Estado Social, Segurança Social, saúde e escola públicas, protecção social, regulação laboral, cultura, igualdade, liberdade? Coisas do passado que só se manterão no futuro se disputarmos o presente.

O habitual balanço do ano que passa e as habituais resoluções que se projectam para o ano que chega não é de todo o meu modo de relação com esta época particular. É certo que não deixo de sentir aquela angústia própria do fecho de um ciclo, da possibilidade do novo, do tempo que se sente passar cá dentro. Mas há uma formalidade nesta data que deixa tudo em aberto, sem fronteira definida entre o que foi e o que vem. Os ciclos definem-se para lá do calendário.

Mas desta vez, as certezas sobre o que está para chegar logo no primeiro mês do ano, a par da turbulência que antecipa 2012 como um ano marcante para a vida de todos nós, a dos estados europeus e a do euro, há que anunciar bem alto: estamos prontos.

No dia de Natal, para além da inversão semântica deliberada que o Primeiro-ministro realizou, confundindo ‘democratizar’ com ‘liberalizar’ a economia, o que enalteceu a retórica desonesta que pontuou todo o seu discurso, Passos Coelho também falou das grandes transformações que está a preparar para o país. É o rolo compressor da austeridade e do neo-liberalismo: não se trata apenas de mais um programa de cortes nos apoios sociais ou mais impostos, são reformas que, na verdade, irão impor novos paradigmas sociais, novos regimes laborais. Note-se como a palavra ‘democracia’ passou a ser uma palavra grande, onde cabe tudo, onde cabem todos os ideais, saco escuro onde se guardam todas as reivindicações, todas as justificações para o Estado e para o fim do Estado, onde se afoga a política no vazio da vontade de fazer alguma coisa. O ideal de democracia tem de ser qualificado, é certo, sobretudo no seu aspecto mais eminentemente político, ou seja, no que diz respeito às questões sobre a forma, organização e divisão do poder, da representação e da decisão. Mas a qualificação da vida, das histórias que deixamos para serem contadas, para isso não nos basta a democracia.
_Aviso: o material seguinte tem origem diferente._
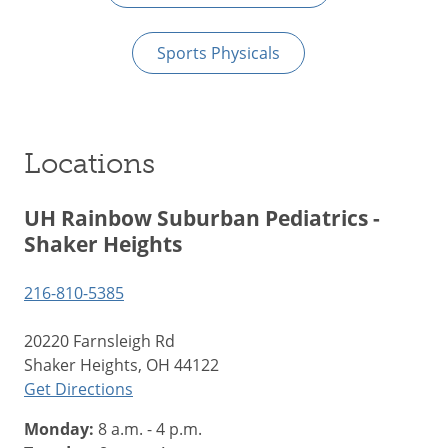
Sports Physicals
Locations
UH Rainbow Suburban Pediatrics -
Shaker Heights
216-810-5385
20220 Farnsleigh Rd
Shaker Heights, OH 44122
Get Directions
Monday:
8 a.m. - 4 p.m.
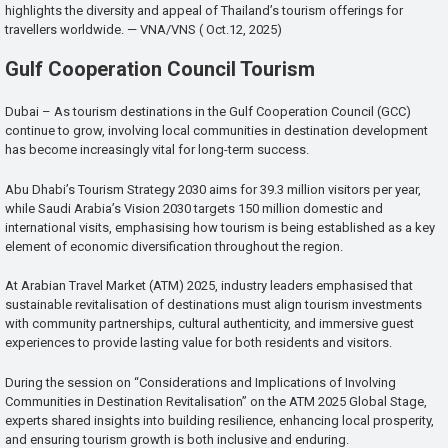
highlights the diversity and appeal of Thailand’s tourism offerings for
travellers worldwide. — VNA/VNS ( Oct.12, 2025)
Gulf Cooperation Council Tourism
Dubai – As tourism destinations in the Gulf Cooperation Council (GCC)
continue to grow, involving local communities in destination development
has become increasingly vital for long-term success.
Abu Dhabi’s Tourism Strategy 2030 aims for 39.3 million visitors per year,
while Saudi Arabia’s Vision 2030 targets 150 million domestic and
international visits, emphasising how tourism is being established as a key
element of economic diversification throughout the region.
At Arabian Travel Market (ATM) 2025, industry leaders emphasised that
sustainable revitalisation of destinations must align tourism investments
with community partnerships, cultural authenticity, and immersive guest
experiences to provide lasting value for both residents and visitors.
During the session on “Considerations and Implications of Involving
Communities in Destination Revitalisation” on the ATM 2025 Global Stage,
experts shared insights into building resilience, enhancing local prosperity,
and ensuring tourism growth is both inclusive and enduring.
Esta pode servir de base para a construção dos muros que definem a arena política, mas depois é o que disputamos aí que nos distingue, até dos nossos adversários democráticos.

Estado Social, Segurança Social, saúde e escola públicas, protecção social, regulação laboral, cultura, igualdade, liberdade? Coisas do passado que só se manterão no futuro se disputarmos o presente.

Estamos prontos para esse combate. Podemos já nomear alguns dos palcos onde a política como forma de resistência, de iniciativa, de confronto, de acção conjunta, de rua, tem agora e terá lugar em 2012:

Os movimentos Precá[email protected]íveis, Ferve e Intermitentes do Espectáculo e do Audiovisual já anunciaram que estão prestes a entregar as 35 mil assinaturas que levarão ao parlamento uma Iniciativa Legislativa de Cidadãos (a 2.ª da história da nossa democracia), com a forma de uma Lei Contra a Precariedade. Será talvez a última oportunidade para contrapor legislativamente a lei da selva que a precariedade e as sucessivas reformas laborais têm vindo a instaurar no trabalho e na vida das pessoas.

A Iniciativa da Auditoria Cidadã à Dívida pública está lançada e em breve começará a tornar o debate político sobre a crise e a dívida pública portuguesa mais qualificado, menos rasteiro, menos retórico, porque mais informado. Além disso, todo o processo implica já uma confluência maior entre os sectores da esquerda que se encontram nos partidos, movimentos, pessoas, colectivos e até na academia.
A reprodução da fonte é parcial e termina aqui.